Un os : 75 millions à trouver pour le tunnel
Rien ne sort finalement des cartons avant 2008 et le départ de Fabienne Keller. En 2009 et 2010, le comité de pilotage continue à se réunir, mais le cœur n’y est plus. La SNCF n’est pas trop pressée de déménager ses activités logistiques (nettoyage des wagons, stockage des trains…), la verrière et les nouveaux aménagements suffisant à absorber l’augmentation du trafic passagers engendrée par l’arrivée du TGV.
Quant à la Région Alsace et l’État, ils ne sont plus si sûr de pouvoir (ou de vouloir) financer le tunnel sous la gare et les quelques centaines de mètres de voies vers la porte Blanche, chiffrés par des études préliminaires à 75 millions d’euros, explique Jonathan Naas, conseiller technique en charge des transports au cabinet du maire Roland Ries. Il revient sur l’enterrement du projet :
« En 2010, le comité de pilotage a arrêté d’aborder cette question, puisque plus personne n’était prêt à payer le tunnel. Il s’est encore réuni quelques fois, à propos des aménagements vélos autour de la gare. Du coup, de notre côté, nous avons trouvé un plan B pour desservir les quartiers ouest, en faisant passer le tram [ndlr, prévu sur pneus, qui se fera finalement sur fer] par les boulevards et la porte Blanche. Si le tram était ressorti par la gare basse, il aurait été – comme pour le tram D vers Kehl – un moteur d’urbanisation de la zone… »
Mais de fait aujourd’hui, la décision – collégiale, assure Jonathan Naas – est de maintenir le projet au point mort.
« Une réflexion à long terme »
La SNCF, qui n’a pas souhaité s’étendre auprès de nous sur le sujet, précise qu’elle n’est pas décisionnaire dans ce dossier. Une partie de ses activités en gare de Strasbourg serait néanmoins progressivement déportée sur d’autres sites, à Oberhausbergen, Neudorf ou Mulhouse.

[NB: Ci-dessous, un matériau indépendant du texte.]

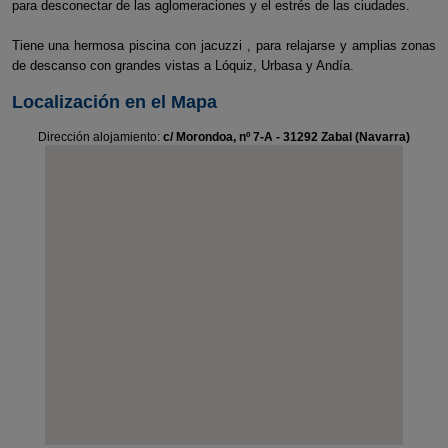
para desconectar de las aglomeraciones y el estrés de las ciudades.
Tiene una hermosa piscina con jacuzzi , para relajarse y amplias zonas
de descanso con grandes vistas a Lóquiz, Urbasa y Andía.
Localización en el Mapa
Dirección alojamiento:
c/ Morondoa, nº 7-A - 31292 Zabal (Navarra)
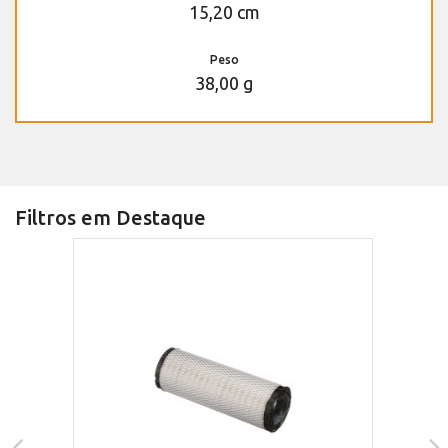
15,20 cm
Peso
38,00 g
Filtros em Destaque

Le projet d’ouverture de la gare de Strasbourg à 360° pourrait néanmoins s’imposer d’ici quelques années, afin d’installer des parkings de stockage de voitures ou profiter des 20 hectares (selon Fabienne Keller) de foncier disponible et créer des activités tertiaires (locaux associatifs, bureaux, ateliers d’artistes) et du logement. « La réflexion sur l’utilisation de ces délaissés se fera mais sur long terme, précise-t-on à la Région Alsace, car elle est extrêmement lourde et complexe. » Elle nécessitera une réanimation du comité de pilotage collectivités-SNCF-RFF, une bonne dose de volonté politique et surtout, des montagnes de crédits publics.